Aguinaldo José de Lima, executive director of the Brazilian Association of the Instant Coffee Industry, believes that the move tends to help Brazil regain market share in Europe. He states that 15 or 16 years ago, the country sold 30% more to the European Union than it currently does.
Today, the European bloc accounts for about 20% to 22% of the sector’s exports, with a volume close to 16,000 tons annually. Even in a provisional phase, the entity’s assessment is of a positive impact, with associated companies already guided and negotiating with European clients interested in the new tariff scenario.
The expectation is for gradual growth in exports as the tariff is reduced. Progress, however, will depend on the companies’ ability to meet the demands of the European market and organize information required by buyers.
Fruits can capture gains more quickly
In the fruit sector, the effects of the Mercosur-EU agreement tend to be more immediate, although they vary by product. Some categories, such as table grapes, will have zero tariffs upon the agreement’s entry into force, while others will follow reduction schedules of four, seven, or even ten years.
Waldyr Promicia, president of the Brazilian Association of Fruit Producers and Exporters, classifies the scenario as mixed but positive. The assessment is that there are products with immediate zero tariffs and others subject to stages of reduction.

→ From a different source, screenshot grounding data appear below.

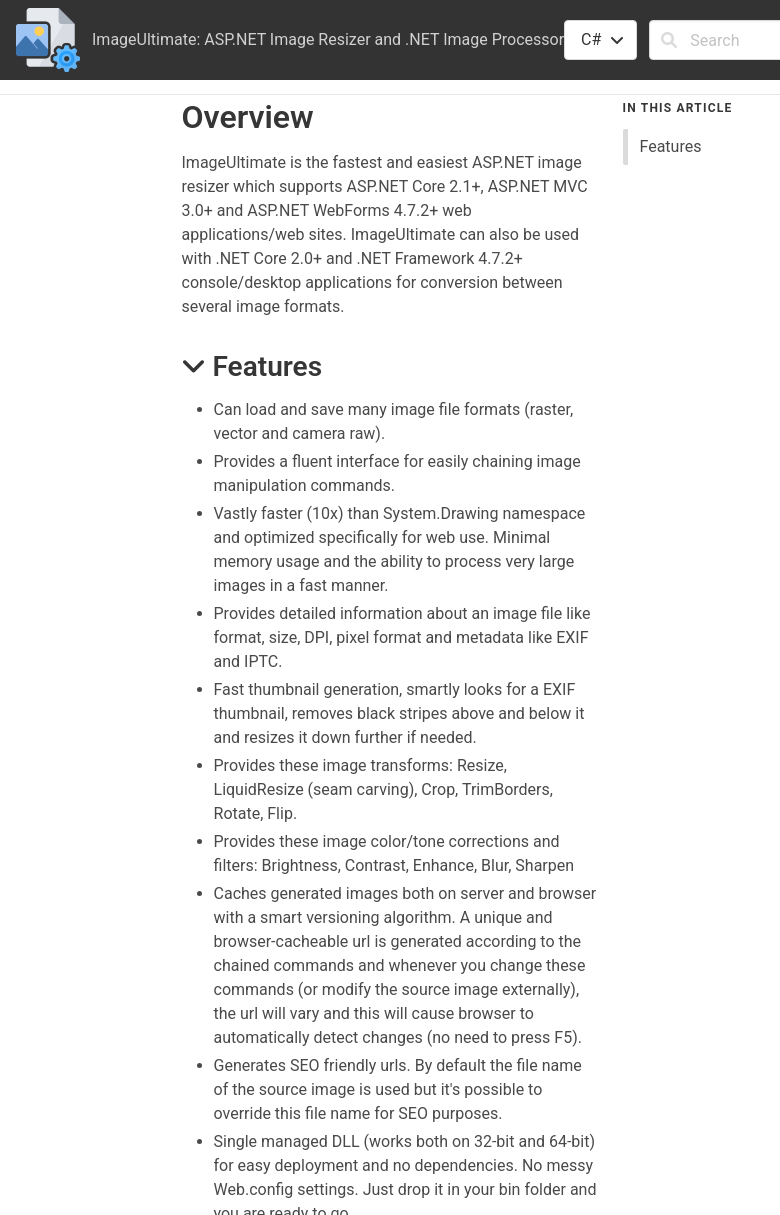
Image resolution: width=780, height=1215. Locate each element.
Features (671, 146)
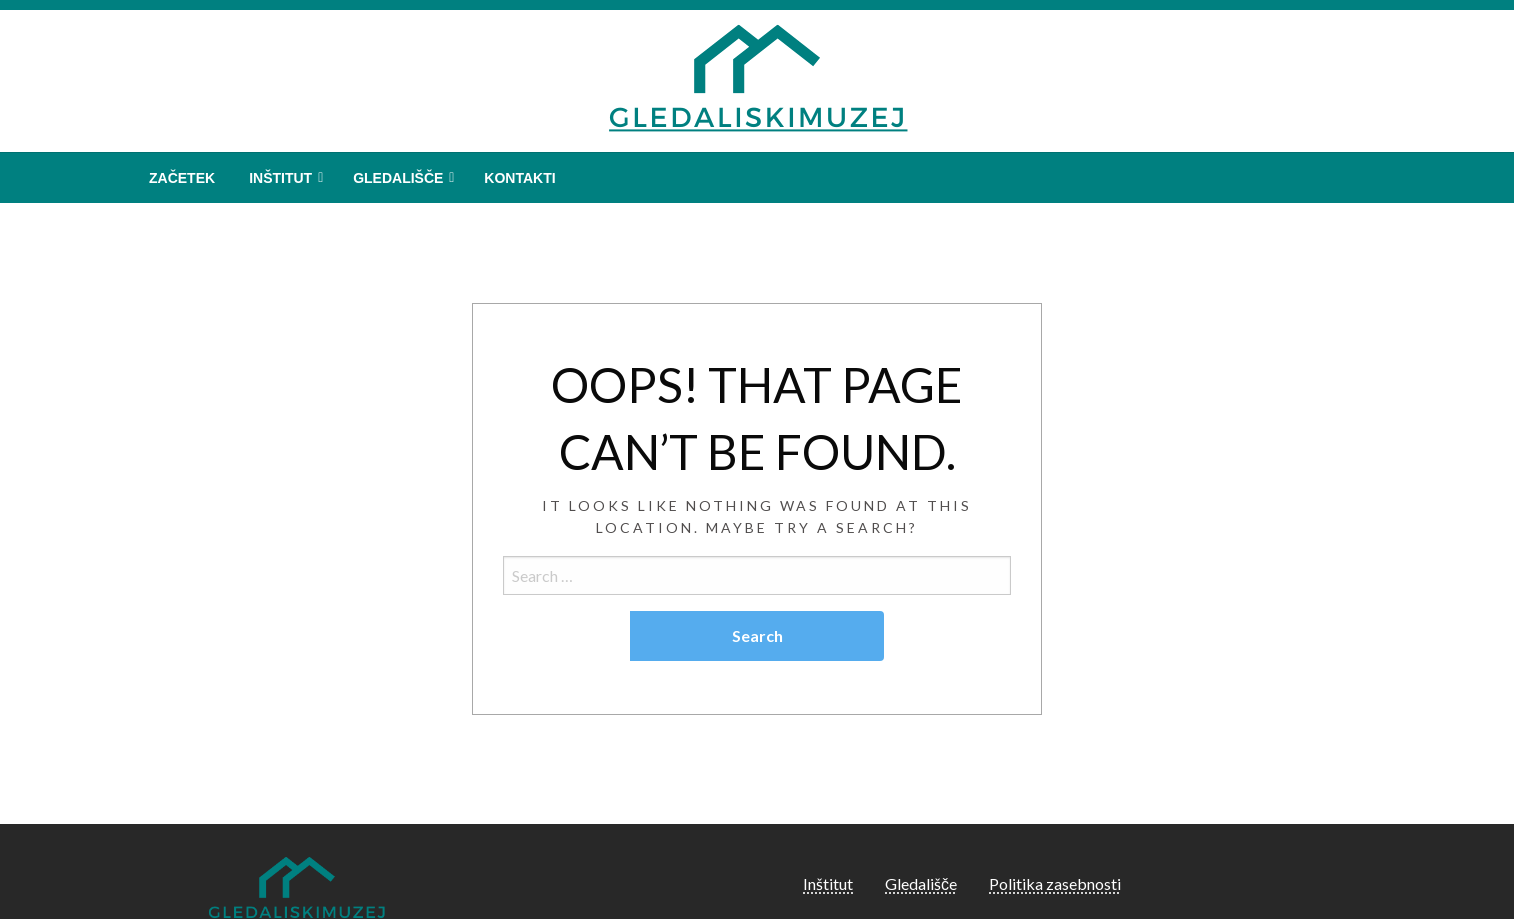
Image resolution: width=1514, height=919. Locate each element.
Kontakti (519, 178)
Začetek (182, 178)
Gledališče (398, 178)
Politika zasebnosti (1055, 883)
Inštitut (280, 178)
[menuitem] (182, 178)
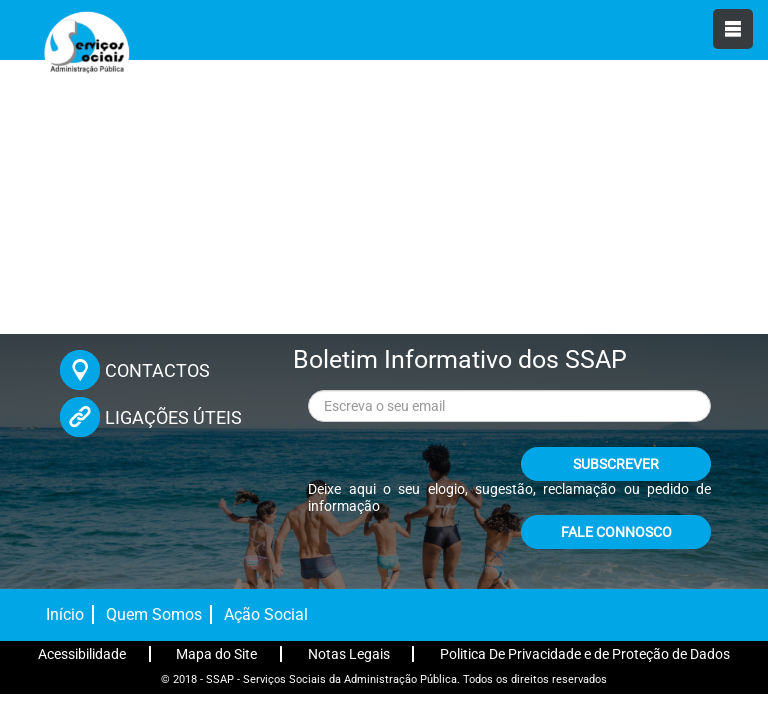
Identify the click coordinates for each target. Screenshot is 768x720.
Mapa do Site (216, 654)
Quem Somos (154, 614)
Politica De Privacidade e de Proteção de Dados (585, 654)
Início (65, 614)
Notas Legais (349, 654)
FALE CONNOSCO (616, 532)
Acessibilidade (82, 654)
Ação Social (266, 614)
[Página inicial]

There is still no consolidated estimate of the numerical impacts for the sector. The indicated trend is an increase in competitiveness and the opening of new opportunities in the European market.
Competitiveness will depend on conformity
As with coffee, the fruit sector has already begun an adaptation process. Abrafrutas guides exporters on adjustments to documentation and requirements demanded by European buyers.
The sector’s understanding is that the agreement represents a strategic advance in trade relations and can boost exports in the medium and long term. For fruits, less regulatory pressure may allow for faster capture of benefits, provided sanitary and logistical challenges are overcome.
Vargas believes that the consolidation of Brazilian competitiveness will depend on internal adjustments, data organization, and adaptation to the bloc’s requirements. The environmental part of the broader agreement remains suspended, while tariff reduction advances in the short term within the Mercosur-EU agreement.